Poole approached Sara Douglas and Tom Kellough, both recently retired music educators with School District 46.
The pair was still riding high from their summertime performances of You’re a Good Man, Charlie Brown at Sechelt’s Rockwood Pavilion, in which they had collaborated with choreographer Sylvain Brochu. They realized it was an opportunity to revive a Coast tradition that has been dormant for two decades. The area’s last community musical theatre production was staged in 2002: Lionel Bart’s Oliver!.
“People have been hounding Tom and I for a few years about when we were going to do music theatre with adults,” said Douglas. She most recently directed School District 46 students in a dynamic production of Brigadoon in 2022. “We wanted to have a musical that would bring people in and give people a really good first experience with community musical theatre. Gilbert and Sullivan’s Pirates is just so much fun that it just seemed the obvious choice.”
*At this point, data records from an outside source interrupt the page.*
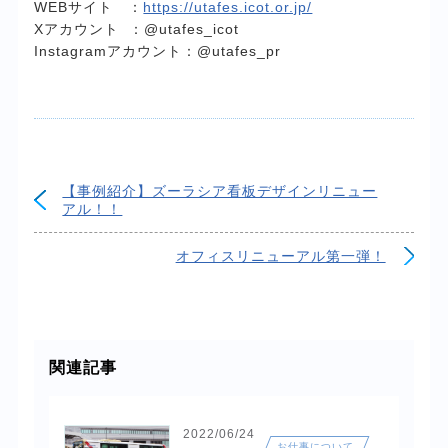
WEBサイト ：
https://utafes.icot.or.jp/
Xアカウント ：@utafes_icot
Instagramアカウント：@utafes_pr
【事例紹介】ズーラシア看板デザインリニュー
アル！！
オフィスリニューアル第一弾！
関連記事
2022/06/24
お仕事について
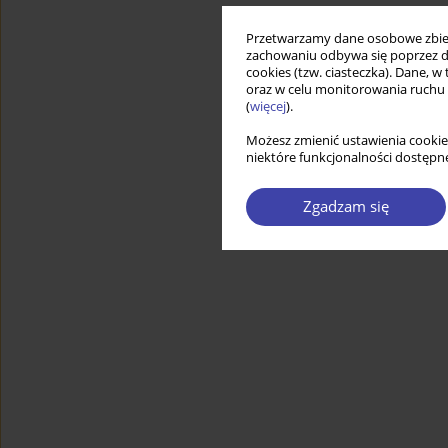
Przetwarzamy dane osobowe zbiera
zachowaniu odbywa się poprzez d
cookies (tzw. ciasteczka). Dane, w
oraz w celu monitorowania ruchu
(
więcej
).
Możesz zmienić ustawienia cookie
niektóre funkcjonalności dostępne
Zgadzam się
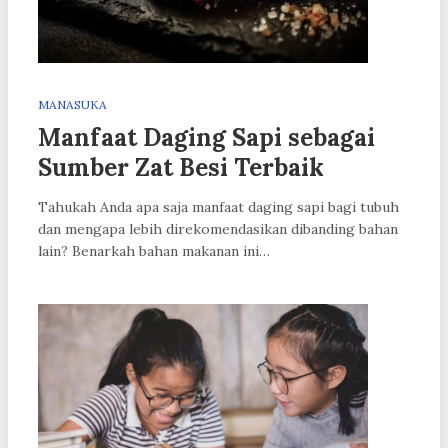
MANASUKA
Manfaat Daging Sapi sebagai
Sumber Zat Besi Terbaik
Tahukah Anda apa saja manfaat daging sapi bagi tubuh
dan mengapa lebih direkomendasikan dibanding bahan
lain? Benarkah bahan makanan ini…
Douglas, Kellough and Brochu formed the Coast Music Theatre Company and issued a call for auditions on Nov. 4. Performances are scheduled for early March 2024. The group plans to produce future musicals on an annual basis.
The Pirates of Penzance will be performed at St. John’s United Church with full costumes and sets. Douglas said she will adhere to a longstanding Gilbert and Sullivan tradition by adding sly local references to the operetta’s libretto (fitting for a community that is home to Smuggler Cove).
An ad hoc instrumental corps will be recruited for orchestral accompaniment.
“Musical theatre is a little bit of everything,” added Douglas. “It’s theatre, it’s singing, it’s dance, it’s instruments. For people who can’t necessarily get on stage, who don’t feel comfortable singing or acting, they can still be involved. It can be a whole community thing.”
Audition reservations are available online at coastmusictheatre.weebly.com.
Film society plays with fire
The Sunshine Coast Film Society will present the Oscar-nominated and award-winning documentary Writing with Fire on Monday, Nov. 6, 7:30 p.m. at the Gibsons Heritage Playhouse and Thursday, Nov. 9 at the Raven’s Cry Theatre in Sechelt.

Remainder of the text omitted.